The spread between West Texas Intermediate (WTI) and Brent Crude oil has long been under the microscope for energy traders across the world. The past few years have seen this spread heavily favor Brent, as it has been trading at a premium to its western cousin for quite some time. But as 2013 unfolds, the spread has been steadily narrowing, much to the surprise of a number of analysts [for more crude oil news and analysis subscribe to our free newsletter].
Brent vs. WTI
The difference between these two forms often oil boils down to API gravity figures, sulfur content and often the location of where the oil is discovered. WTI dominates the Western world while Brent has a stronghold on the East and a larger representation in the global oil space. In recent years, Brent has been outperforming WTI, leading to higher spreads. But Brent has been slipping, returning approximately 3% this year while WTI has gained more than 13%.
The spread was relatively wide in 2012 as increased output from the U.S. could not be fully supported by existing pipeline infrastructure. “The Brent-WTI spread began to narrow considerably in March and by July the spread averaged just slightly above $3 per barrel, dipping to the lowest level since the start of 2011″ notes the EIA.
Why The Spread Has Narrowed
The EIA cited a number of reasons for the spread’s contraction, with new transportation and pipelines being a major source. The new infrastructure has helped alleviate supply bottlenecks, which caused WTI prices to rise. It should also be noted that domestic refineries have been running at highs not seen since 2007, which has also given WTI prices a bit of a bump.

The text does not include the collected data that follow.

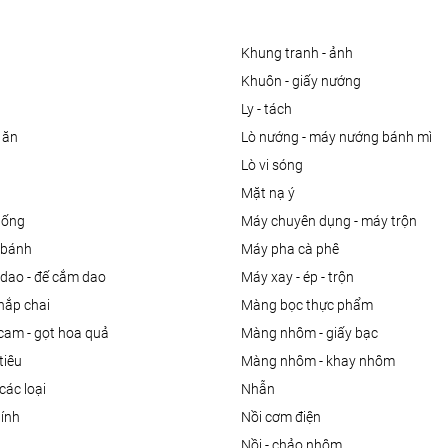
khung tranh - ảnh
khuôn - giấy nướng
ly - tách
 ăn
lò nướng - máy nướng bánh mì
lò vi sóng
mặt nạ ý
uống
máy chuyên dụng - máy trộn
m bánh
máy pha cà phê
 dao - đế cắm dao
máy xay - ép - trộn
nắp chai
màng bọc thực phẩm
 cam - gọt hoa quả
màng nhôm - giấy bạc
tiêu
màng nhôm - khay nhôm
các loại
nhẫn
dính
nồi cơm điện
nồi - chảo nhôm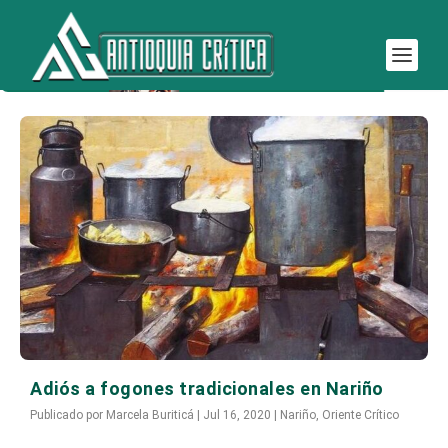
Etiqueta:
tradicionales
Adiós a fogones tradicionales en Nariño
Publicado por
Marcela Buriticá
|
Jul 16, 2020
|
Nariño
,
Oriente Crítico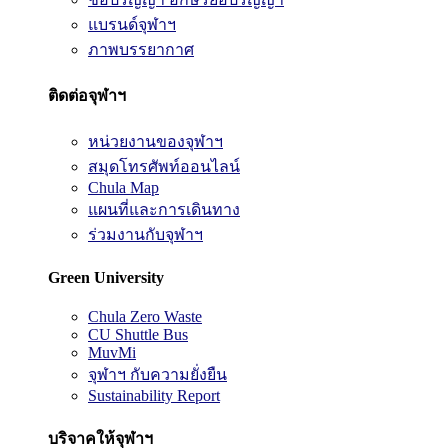
แบรนด์จุฬาฯ
ภาพบรรยากาศ
ติดต่อจุฬาฯ
หน่วยงานของจุฬาฯ
สมุดโทรศัพท์ออนไลน์
Chula Map
แผนที่และการเดินทาง
ร่วมงานกับจุฬาฯ
Green University
Chula Zero Waste
CU Shuttle Bus
MuvMi
จุฬาฯ กับความยั่งยืน
Sustainability Report
บริจาคให้จุฬาฯ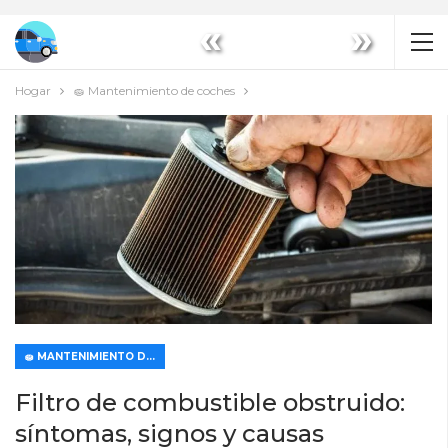
«
»
Hogar
🧽 Mantenimiento de coches
🧽 MANTENIMIENTO DE COCHES
Filtro de combustible obstruido:
síntomas, signos y causas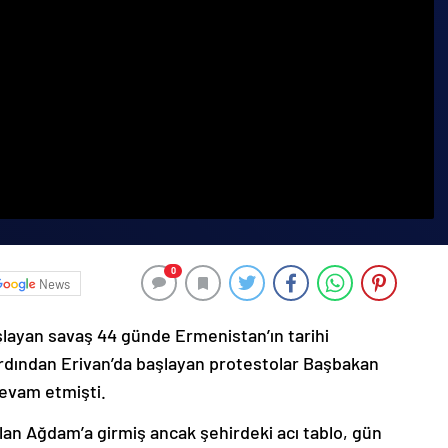
0
News
şlayan savaş 44 günde Ermenistan’ın tarihi
ardından Erivan’da başlayan protestolar Başbakan
devam etmişti.
lan Ağdam’a girmiş ancak şehirdeki acı tablo, gün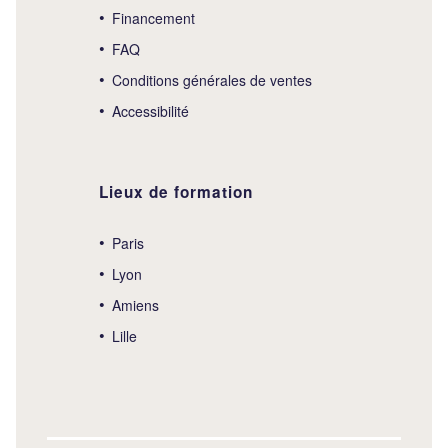
Financement
FAQ
Conditions générales de ventes
Accessibilité
Lieux de formation
Paris
Lyon
Amiens
Lille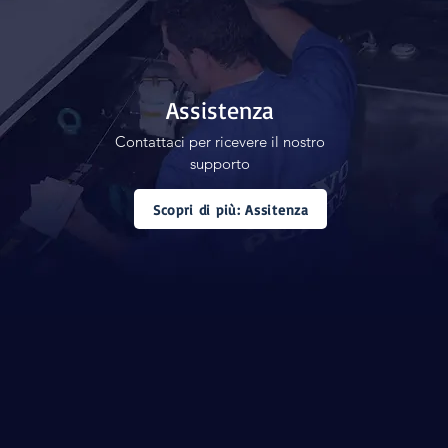
Assistenza
Contattaci per ricevere il nostro
supporto
Scopri di più: Assitenza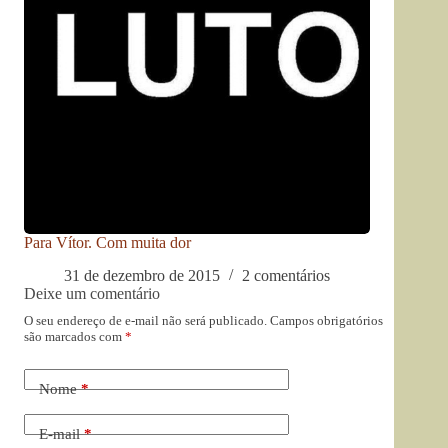
Para Vítor. Com muita dor
31 de dezembro de 2015
2 comentários
Deixe um comentário
O seu endereço de e-mail não será publicado.
Campos obrigatórios
são marcados com
*
Nome
*
E-mail
*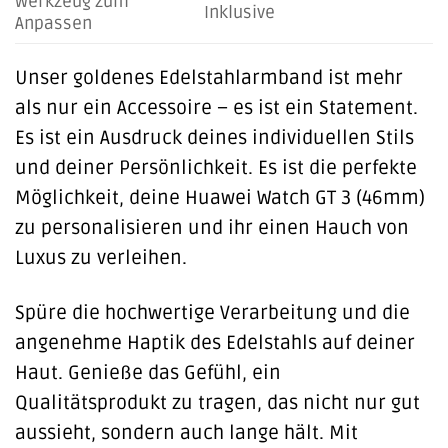
Werkzeug zum
Inklusive
Anpassen
Unser goldenes Edelstahlarmband ist mehr
als nur ein Accessoire – es ist ein Statement.
Es ist ein Ausdruck deines individuellen Stils
und deiner Persönlichkeit. Es ist die perfekte
Möglichkeit, deine Huawei Watch GT 3 (46mm)
zu personalisieren und ihr einen Hauch von
Luxus zu verleihen.
Spüre die hochwertige Verarbeitung und die
angenehme Haptik des Edelstahls auf deiner
Haut. Genieße das Gefühl, ein
Qualitätsprodukt zu tragen, das nicht nur gut
aussieht, sondern auch lange hält. Mit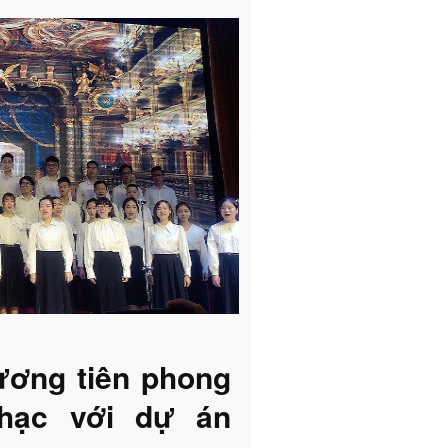
ương tiên phong
hạc với dự án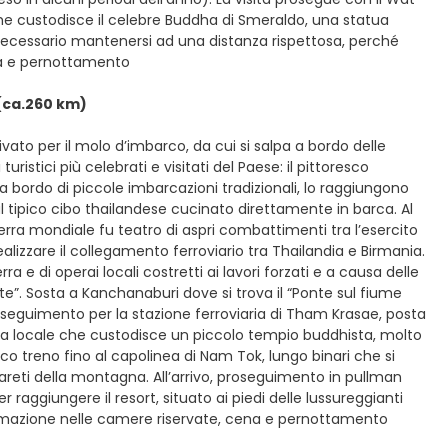
he custodisce il celebre Buddha di Smeraldo, una statua
è necessario mantenersi ad una distanza rispettosa, perché
cena e pernottamento
(ca.260 km)
vato per il molo d’imbarco, da cui si salpa a bordo delle
ristici più celebrati e visitati del Paese: il pittoresco
 bordo di piccole imbarcazioni tradizionali, lo raggiungono
e al tipico cibo thailandese cucinato direttamente in barca. Al
a mondiale fu teatro di aspri combattimenti tra l’esercito
ealizzare il collegamento ferroviario tra Thailandia e Birmania.
a e di operai locali costretti ai lavori forzati e a causa delle
rte”. Sosta a Kanchanaburi dove si trova il “Ponte sul fiume
oseguimento per la stazione ferroviaria di Tham Krasae, posta
tta locale che custodisce un piccolo tempio buddhista, molto
co treno fino al capolinea di Nam Tok, lungo binari che si
areti della montagna. All’arrivo, proseguimento in pullman
r raggiungere il resort, situato ai piedi delle lussureggianti
emazione nelle camere riservate, cena e pernottamento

From the other side of the equation, the increase in pipelines has allowed domestic producers more access to crude. There are certain domestic crudes with an overall makeup very similar to Brent, allowing refineries to cut on their imports of Brent. This pinch has been keeping Brent prices in check, even in the wake of the Syrian crisis [see also 25 Ways To Invest In Crude Oil].
Syria and Brent
The two forms of crude had nearly erased the gap between them until tensions in the Middle East flared up yet again. The past few weeks have seen that gap widen, as Syria remains one of the biggest question marks left for Brent.
When the U.S. was threatening a strike, Brent prices jumped as this would undoubtedly interrupt the flow from one of the most important oil-producing regions of the world. As the tensions have cooled, so too has Brent’s price. Should a diplomatic solution be found in regards to Syria, Brent would likely sink back down and narrow the spread even further.
But be careful, any kind of military strike in that region would send Brent higher. Even if a strike would not impact refineries or pipelines, the mere news of an impending military conflict will cause this commodity to immediately trade higher. The EIA expects the spread between the two to rise a bit and close the year out around $6, but that all hinges on what happens in Middle East. Anyone trading these commodities would do well to keep their ear to the ground and finger on the trigger for any major news out of the East.
Disclosure: No positions at time of writing.